Сотник потер виски. За столом он пил немного, ибо негоже хозяину напиваться, но все же в голове гудело. Так, слегка.
– В толк не возьму, куда ты клонишь, Маркуха. Не пойму, клянусь яйцами Осируса! На чужую сторону завербоваться?… Так это мы уже проходили в молодых годах. Оттрубил свое в Египте, хватит!
– Оттррубил! Ррубил! Ассирров! – каркнул попугай, приплясывая на плече Хайла.
Троцкус поморщился.
– Я не про чужую сторону. Там тебя не знают и если чин дадут, то невеликий. Для чего тебе куда-то ехать? Тут дом твой, тут твоя жена и люди твоего языка… И тут тебя уважают, клянусь Юпитером! Тут известно, чего ты стоишь! Не этого! – Марк ткнул пальцем в нашивки Хайла. – Я на этом месте другое вижу… – Он призадумался на миг, потом промолвил с воодушевлением: – Серп и молот! Да, именно так! Серп и молот в перекрестье! Вот подходящие символы!
– И что они значат? – спросил Хайло.
– Серп – крестьянское орудие, а молот – рабочее, – пояснил Марк Троцкус. – Вместе же символ нерушимого союза пролетариев, объединенных в войско рабочих и крестьян. А вести его должны революционные генералы!
И было бы очень кстати, подумал Троцкус, если б среди них очутился мой друган, бывший княжий сотник. В лихой компании Стеньки Разина, Пугача и батьки Махно… Все они грабители и самовольники, не большаки, а только попутчики большаков, тогда как Хайло Одихмантьевич другого поля ягода, иного закала персона! Во-первых, специалист, военная косточка, а во-вторых, человек надежный и дисциплинированный. Ему бы дать орудия и пулеметы, что римляне пришлют, а к тому – людей проверенных десяток тысяч, молодцов из кузнецов и кожемяк… Вот это было бы войско! Ни Махно, ни Пугач, ни другие злыдни пикнуть не посмеют! Если пикнут, живо к стенке и пулеметами их, пулеметами!.. Так что будут они в крепком кулаке и подчинятся новой власти. А заслуга чья?… Не Вовка и прочих комитетчиков, а того, кому архонтом быть! Первым!

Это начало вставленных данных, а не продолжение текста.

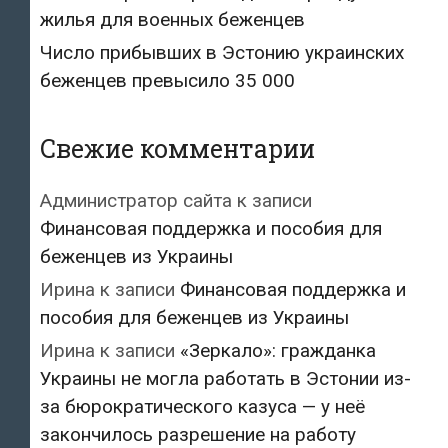
жилья для военных беженцев
Число прибывших в Эстонию украинских
беженцев превысило 35 000
Свежие комментарии
Администратор сайта
к записи
Финансовая поддержка и пособия для
беженцев из Украины
Ирина
к записи
Финансовая поддержка и
пособия для беженцев из Украины
Ирина
к записи
«Зеркало»: гражданка
Украины не могла работать в Эстонии из-
за бюрократического казуса — у неё
закончилось разрешение на работу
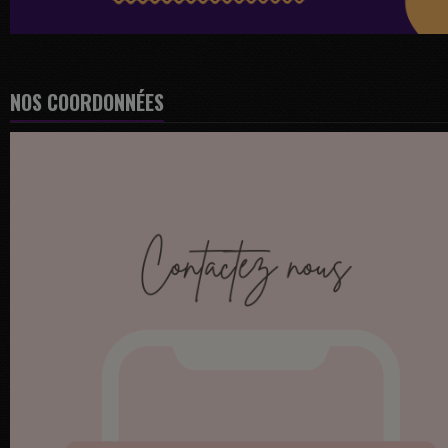
NOS COORDONNÉES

При этой мысли Троцкус мечтательно улыбнулся и сказал:
– Революции нужен полководец-пролетарий. Такой, чтоб вел бойцов в огонь и воду! Такой, чтоб мчался в атаку на белом коне! Такой, чтобы о нем легенды сложили и песни пели! Хочешь стать легендой, друг Хайло? Хочешь, чтоб бояны тебя славили и скальды с трубадурами?